Dans le domaine funéraire, elle a
opté très tôt pour l’inhumation,
au détriment de la crémation. Elle s’inspire
en cela du symbolisme du grain de blé tombé
en terre, repris par saint Paul :
« Ainsi en va t-il de la résurrection
des morts : semé corruptible, le corps ressuscite
incorruptible ; semé méprisable, il ressuscite
éclatant de gloire. »
(1 Co 15, 42-44).
Elle se fonde sur le rapport à un Dieu
transcendant et au Seigneur incarné, mort et ressuscité.
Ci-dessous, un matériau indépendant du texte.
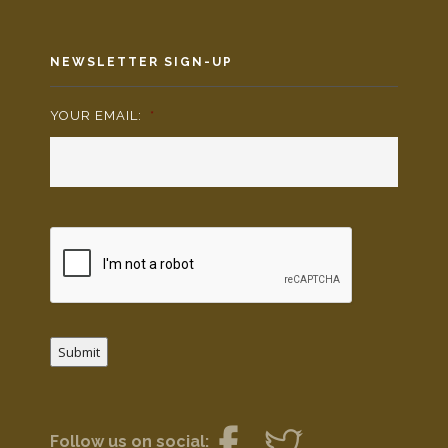
NEWSLETTER SIGN-UP
YOUR EMAIL:
*
Submit
Follow us on social:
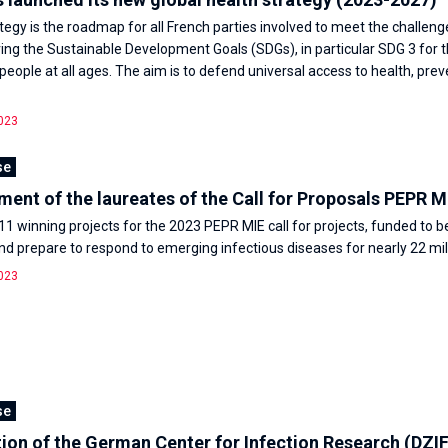
tegy is the roadmap for all French parties involved to meet the challeng
ving the Sustainable Development Goals (SDGs), in particular SDG 3 for 
 people at all ages. The aim is to defend universal access to health, pre
023
se
nt of the laureates of the Call for Proposals PEPR M
11 winning projects for the 2023 PEPR MIE call for projects, funded to b
d prepare to respond to emerging infectious diseases for nearly 22 mil
023
se
ion of the German Center for Infection Research (DZIF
Le rite des funérailles se compose
traditionnellement en France de 3 temps forts pour l’inhumation.
La levée de corps est la première
étape. Elle consiste en un temps de prière.
Ce moment de recueillement est celui du dernier adieu au visage
du défunt, de l’être aimé. Le deuil
prend alors toute sa dimension sociale ce qui contribue à
le faire mûrir. Cet hommage précède le
départ à l’église. Accueillis par
le célébrant et la communauté, la famille
et les proches se rassemblent.
Le rite de la Parole partagée par le prêtre,
la famille, les amis… permet de valoriser le visage
humain du défunt. C’est bien sa vie qui est partagée,
célébrée, aussi bien que racontée.
Ce rite ancre le défunt dans une transcendance qui
ouvre au caractère divin. A l’issue de la célébration,
l’assemblée est invitée à se rendre
au lieu d’inhumation.
Le rite de l’inhumation
valorise la vie humaine et permet d’ancrer le défunt
dans différentes communautés : ecclésiale,
familiale, sentimentale professionnelle… L’Eglise
Catholique, par ce rite, insiste sur l’espérance
inouïe de la vie après la mort ainsi que sur la
trace que laisse le disparu.
Le cimetière demeure
un lieu de souvenir tant pour l’Eglise, qui célèbre
le 2 novembre ses défunts, que pour les proches qui
peuvent venir se recueillir, se souvenir et prier.
L’Eglise Catholique a levé l’interdiction
de la crémation en 1963.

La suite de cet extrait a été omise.